ICE : Déporter ailleurs que leur pays d'origine ! (Forum)
Publié à 12 h 50
Nicholas ROLL
Agence France-Presse
(Abuja) Les États-Unis ont expulsé des dizaines de personnes vers quatre pays africains jeudi et vendredi, dans le cadre du programme sans précédent du président américain Donald Trump d’expulsion vers des « pays tiers », ont indiqué des avocats à l’AFP.
Bon nombre des personnes expulsées — voire la totalité d’entre elles — ne sont pas originaires des pays vers lesquels elles sont renvoyées (Guinée équatoriale, Sierra Leone, Ghana et République centrafricaine), ont souligné les avocats et une ONG surveillant les vols d’expulsion.
Cette opération s’inscrit dans le cadre d’une politique de répression contre les immigrés aux États-Unis, qui utilisent ce que les critiques qualifient de « failles » juridiques pour expulser des personnes que le pays n’a légalement pas le droit de renvoyer chez elles.
Une dizaine de personnes ont été expulsées vers la Guinée équatoriale jeudi, ont indiqué Alma David et Meredyth Yoon, avocates américaines spécialisées en droit de l’immigration qui suivent les dossiers des intéressés.
Vendredi, un vol en provenance des États-Unis a atterri en Sierra Leone, où une dizaine de personnes supplémentaires ont été débarquées, selon Mme David.
Ce même avion doit maintenant se rendre au Ghana, puis en Centrafrique, ont précisé les avocates.
Ces quatre pays avaient déjà accueilli par le passé des Africains expulsés des États-Unis. En Guinée équatoriale, certains sont bloqués dans un hôtel depuis des mois, tandis que le Ghana en a laissé d’autres sans papiers de l’autre côté de la frontière, au Togo, l’année dernière.

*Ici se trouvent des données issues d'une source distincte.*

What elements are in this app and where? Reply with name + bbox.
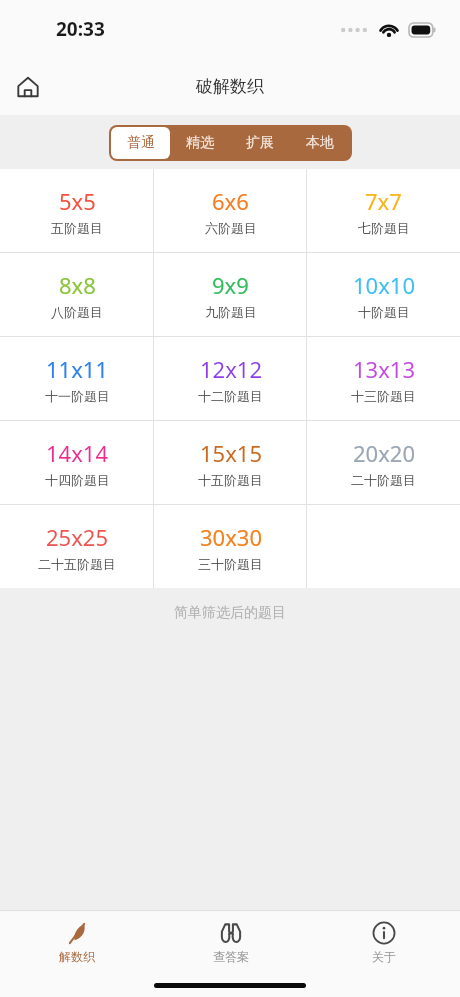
staticText: 12x12 [200, 354, 262, 384]
button[interactable]: 关于 [307, 911, 460, 973]
staticText: 二十阶题目 [351, 472, 416, 488]
button[interactable]: 7x7 [307, 169, 460, 252]
staticText: 普通 [127, 134, 155, 152]
staticText: 七阶题目 [358, 220, 410, 236]
staticText: 9x9 [212, 270, 249, 300]
staticText: 精选 [186, 134, 214, 152]
button[interactable]: Home [6, 65, 50, 109]
button[interactable]: 20x20 [307, 421, 460, 504]
staticText: 13x13 [353, 354, 415, 384]
button[interactable]: 9x9 [154, 253, 307, 336]
staticText: 破解数织 [196, 76, 264, 97]
staticText: 30x30 [200, 522, 262, 552]
button[interactable]: 25x25 [0, 505, 154, 588]
staticText: 查答案 [213, 949, 249, 964]
button[interactable]: 精选 [170, 127, 230, 159]
button[interactable]: 扩展 [230, 127, 290, 159]
button[interactable]: 6x6 [154, 169, 307, 252]
staticText: 7x7 [365, 186, 402, 216]
button[interactable]: 普通 [111, 127, 170, 159]
staticText: 关于 [372, 949, 396, 964]
staticText: 扩展 [246, 134, 274, 152]
staticText: 十二阶题目 [198, 388, 263, 404]
staticText: 10x10 [353, 270, 415, 300]
staticText: 15x15 [200, 438, 262, 468]
staticText: 二十五阶题目 [38, 556, 116, 572]
button[interactable]: 15x15 [154, 421, 307, 504]
button[interactable]: 13x13 [307, 337, 460, 420]
button[interactable]: 12x12 [154, 337, 307, 420]
staticText: 三十阶题目 [198, 556, 263, 572]
button[interactable]: 查答案 [154, 911, 307, 973]
staticText: 九阶题目 [205, 304, 257, 320]
button[interactable]: 14x14 [0, 421, 154, 504]
staticText: 解数织 [59, 949, 95, 964]
button[interactable]: 本地 [290, 127, 350, 159]
staticText: 14x14 [46, 438, 108, 468]
staticText: 11x11 [46, 354, 108, 384]
staticText: 5x5 [59, 186, 96, 216]
staticText: 本地 [306, 134, 334, 152]
staticText: 十一阶题目 [45, 388, 110, 404]
button[interactable]: 30x30 [154, 505, 307, 588]
staticText: 十四阶题目 [45, 472, 110, 488]
button[interactable]: 8x8 [0, 253, 154, 336]
staticText: 六阶题目 [205, 220, 257, 236]
staticText: 十阶题目 [358, 304, 410, 320]
staticText: 十五阶题目 [198, 472, 263, 488]
staticText: 十三阶题目 [351, 388, 416, 404]
staticText: 简单筛选后的题目 [0, 604, 460, 622]
button[interactable]: 11x11 [0, 337, 154, 420]
staticText: 6x6 [212, 186, 249, 216]
staticText: 五阶题目 [51, 220, 103, 236]
staticText: 25x25 [46, 522, 108, 552]
staticText: 20:33 [56, 16, 105, 42]
staticText: 八阶题目 [51, 304, 103, 320]
staticText: 20x20 [353, 438, 415, 468]
button[interactable]: 解数织 [0, 911, 154, 973]
button[interactable]: 10x10 [307, 253, 460, 336]
button[interactable]: 5x5 [0, 169, 154, 252]
staticText: 8x8 [59, 270, 96, 300]
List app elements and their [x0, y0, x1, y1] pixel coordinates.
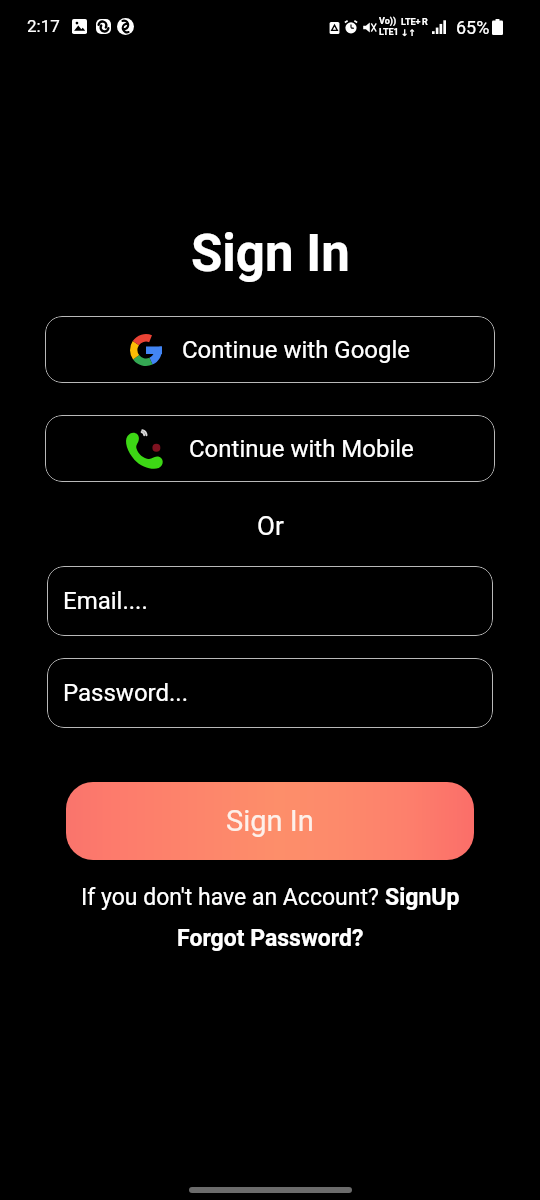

Contactée par l’AFP, l’agence américaine de l’immigration et des douanes (Immigration and Customs Enforcement, ICE) n’a pas répondu pour le moment.
Les vols ont également été observés par ICE Flight Monitor, un outil de suivi affilié à l’ONG Human Rights First.
Selon l’outil de suivi, les deux avions ont fait escale au Sénégal pour se ravitailler. Ce pays est devenu une étape clé pour les vols d’expulsion américains sur le continent.
Les expulsions sont souvent opaques. Mme Yoon a déclaré qu’elle et ses collègues disposaient d’une liste de personnes supposées être à bord de l’avion, mais ne savaient pas si elles étaient envoyées en Sierra Leone ou au Ghana.
Au cours de son second mandat, Donald Trump a élargi le nombre de personnes susceptibles d’être expulsées, ciblant notamment celles qui bénéficiaient de protections juridiques leur permettant, sous les administrations précédentes, de vivre et de travailler aux États-Unis en raison de risques de persécutions dans leurs pays d’origine.
L’administration Trump soutient que, bien qu’elle ne puisse renvoyer ces personnes dans leurs pays d’origine, rien ne lui interdit de les envoyer vers des pays tiers.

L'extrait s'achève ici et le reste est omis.